In Eastern lands they talk in flowers,
And they tell in a garland their loves and cares:
Each blossom that blooms in their garden bowers
On its leaves a mystic language bears.
—Percival.
How the universal heart of man blesses flowers! They are wreathed round the cradle, the marriage altar, and the tomb.—Mrs. L.M. Child.
There is not the least flower but seems to hold up its head and to look pleasantly, in the secret sense of the goodness of its Heavenly Maker.—South.
Flowers knew how to preach divinity before men knew how to dissect and botanize them.—H.N. Hudson.
And with childlike credulous affection
We behold their tender buds expand;
Emblems of our own great resurrection,
Emblems of the bright and better land.
—Longfellow.
Fools.—He who provides for this life, but takes no care for eternity, is wise for a moment, but a fool forever.—Tillotson.

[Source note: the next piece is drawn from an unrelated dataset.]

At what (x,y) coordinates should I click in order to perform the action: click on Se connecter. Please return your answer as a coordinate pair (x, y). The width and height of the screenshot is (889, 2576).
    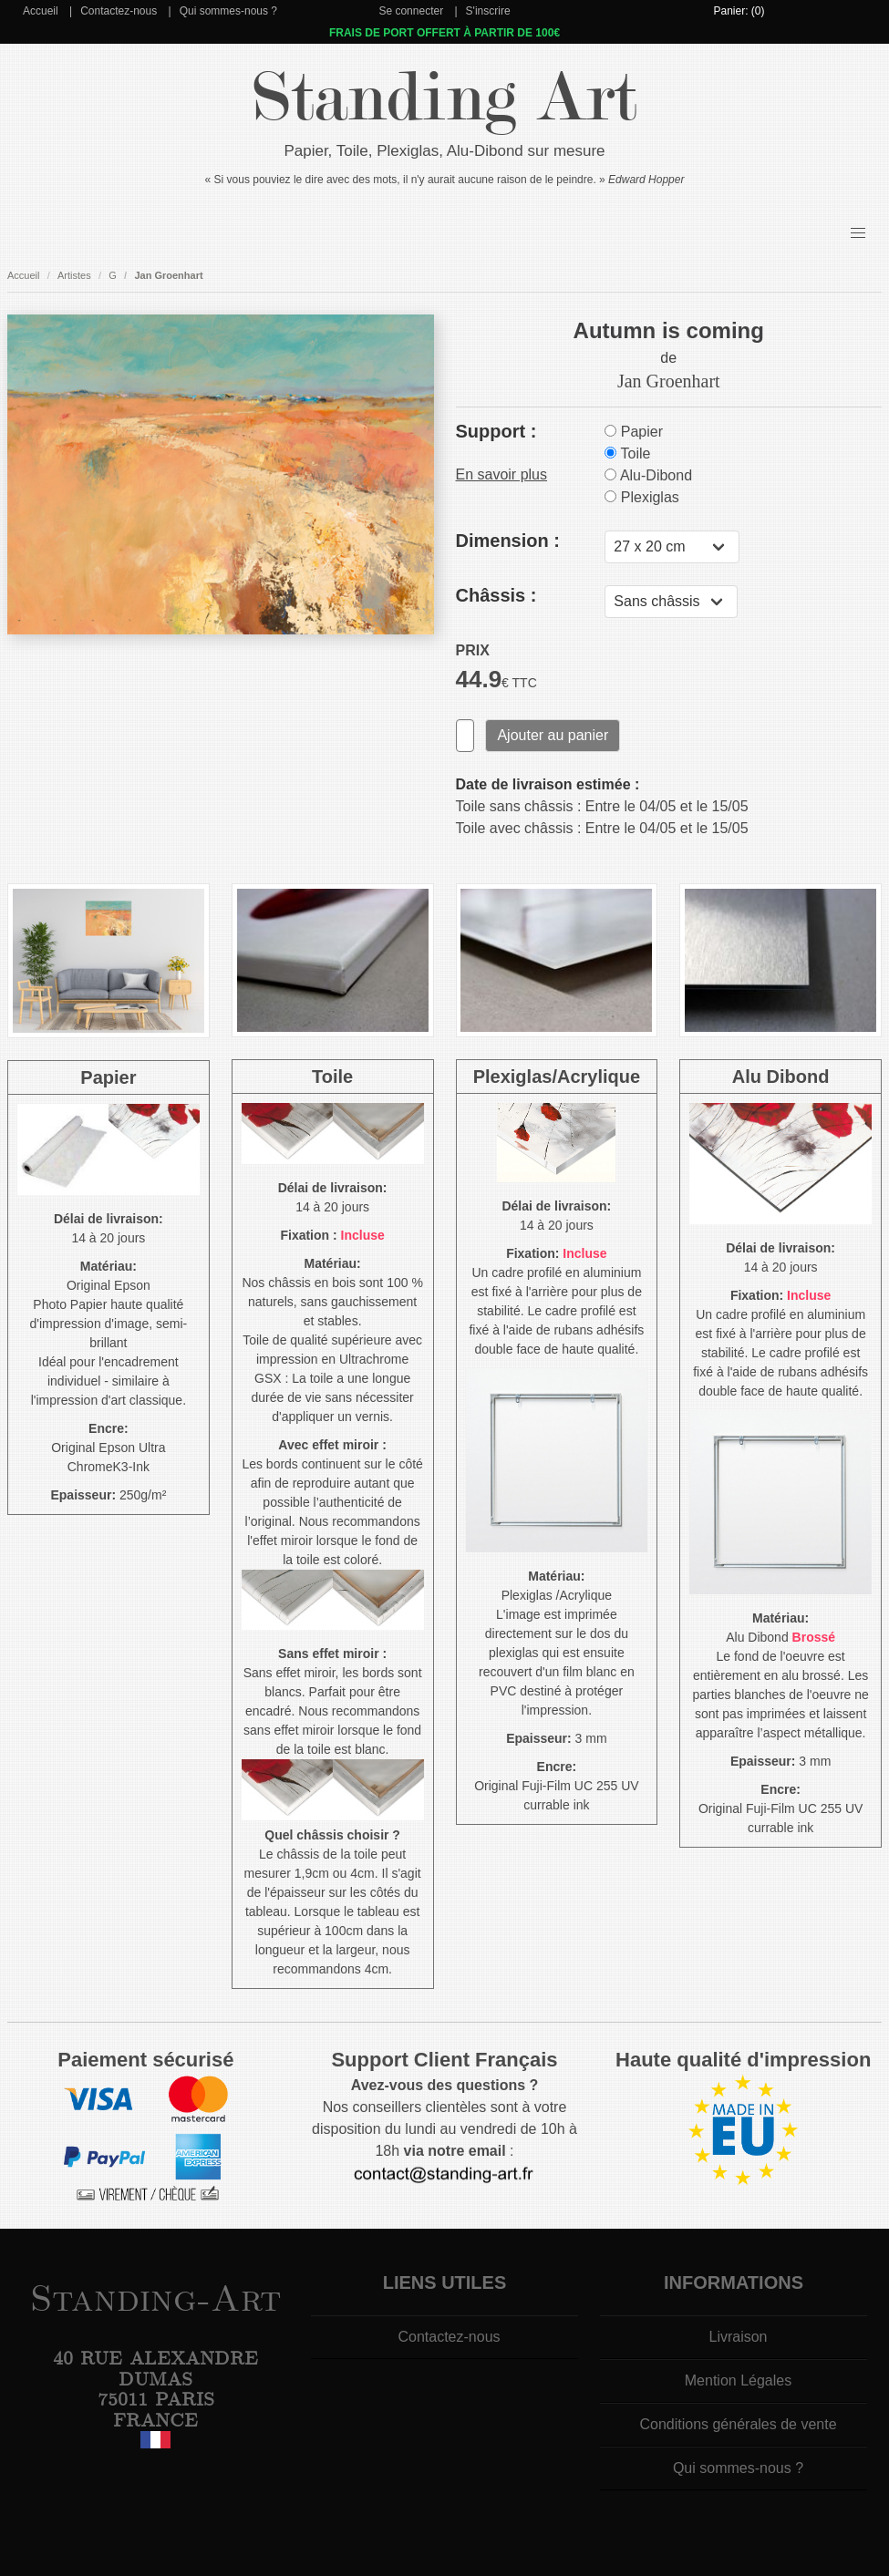     Looking at the image, I should click on (410, 11). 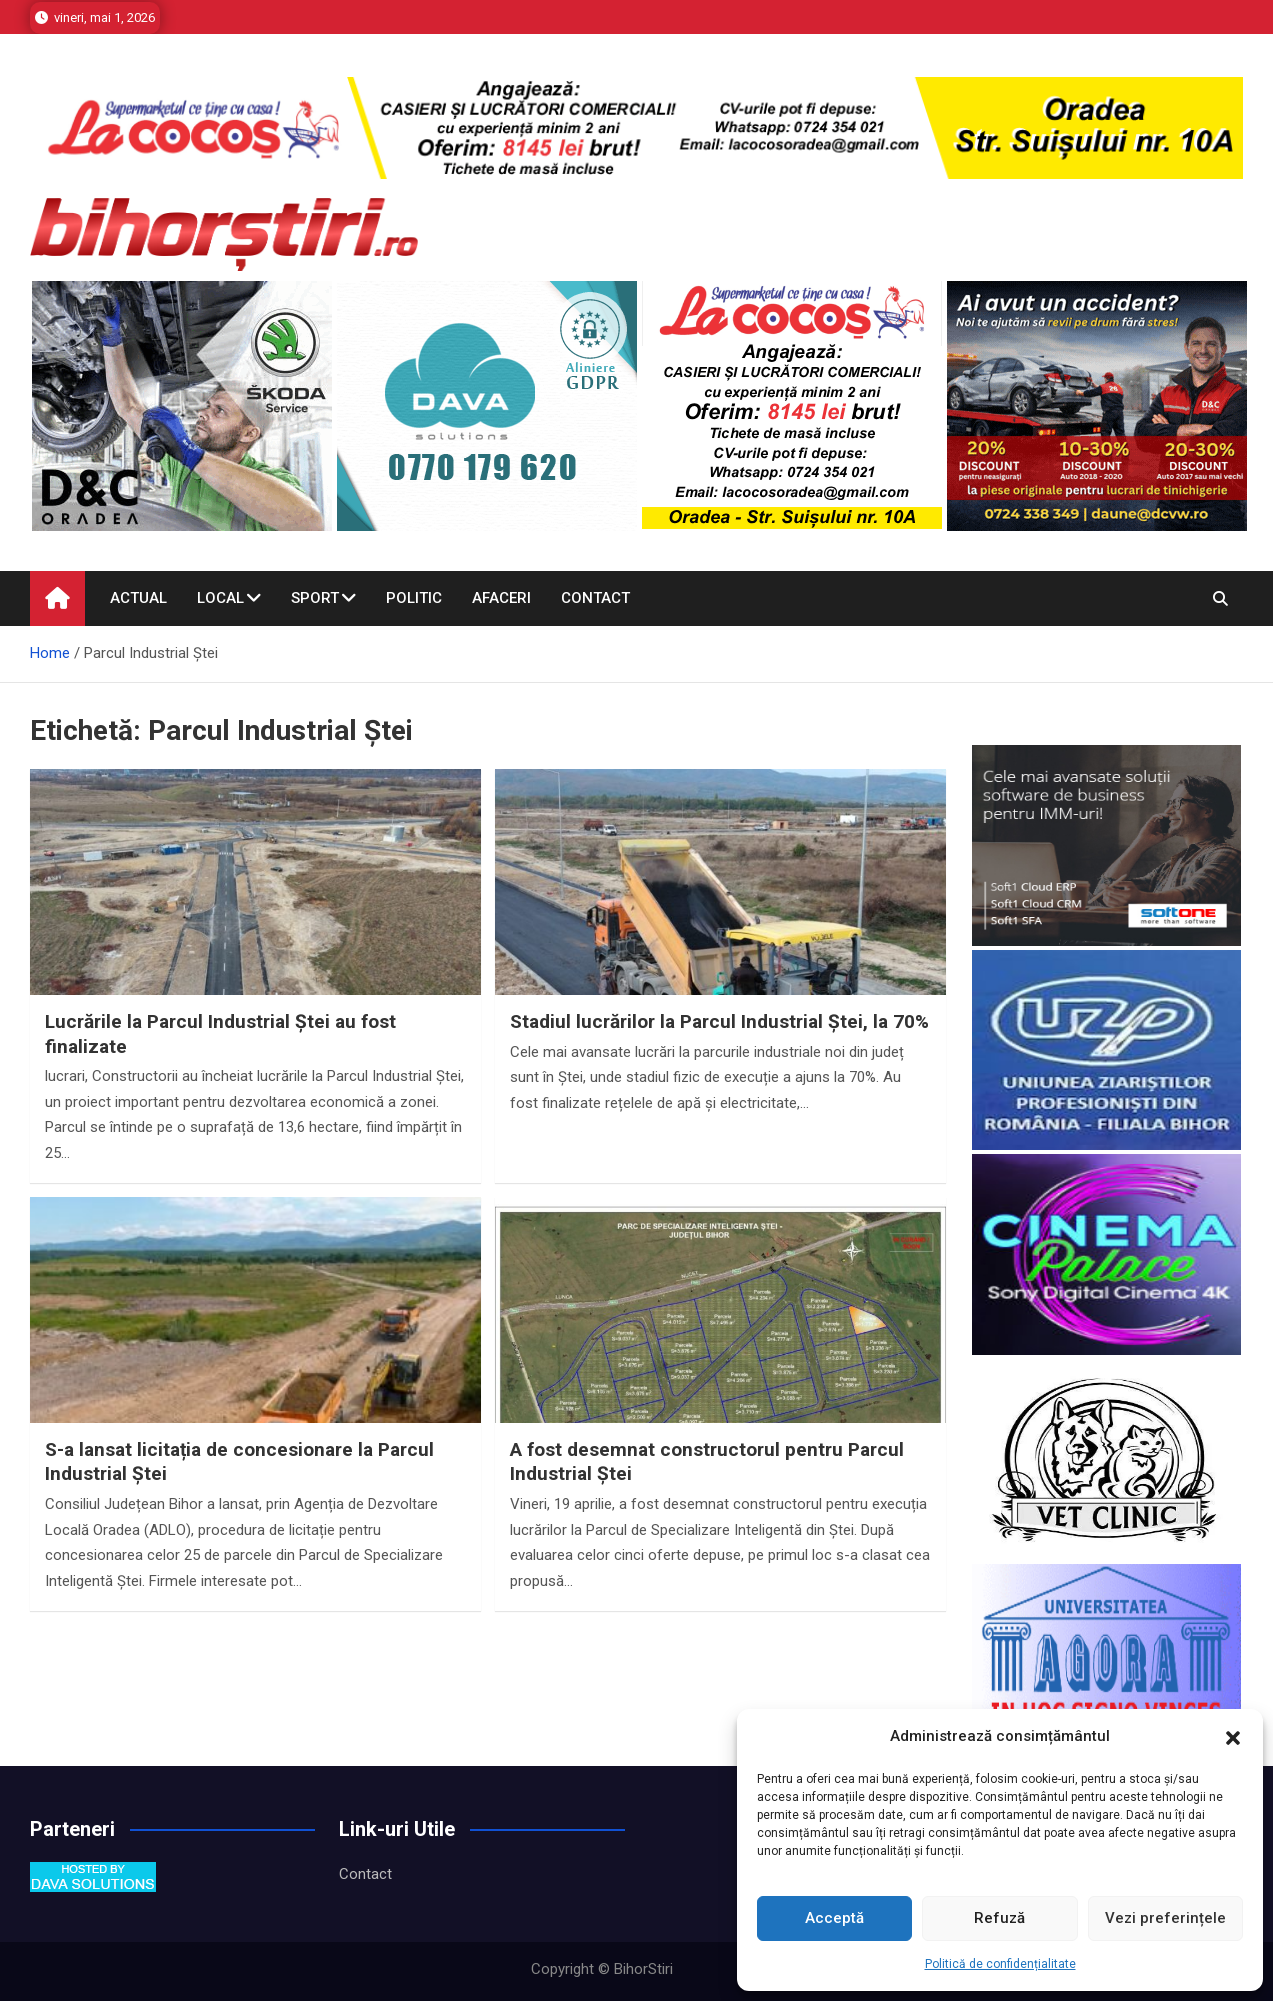 This screenshot has width=1273, height=2001. I want to click on Politică de confidențialitate, so click(1000, 1964).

The wise man has his follies no less than the fool; but it has been said that herein lies the difference,—the follies of the fool are known to the world, but are hidden from himself; the follies of the wise are known to himself, but hidden from the world.—Colton.
People are never so near playing the fool as when they think themselves wise.—Lady Montagu.
To pardon those absurdities in ourselves which we cannot suffer in others is neither better nor worse than to be more willing to be fools ourselves than to have others so.—Pope.
Surely he is not a fool that hath unwise thoughts, but he that utters them.—Bishop Hall.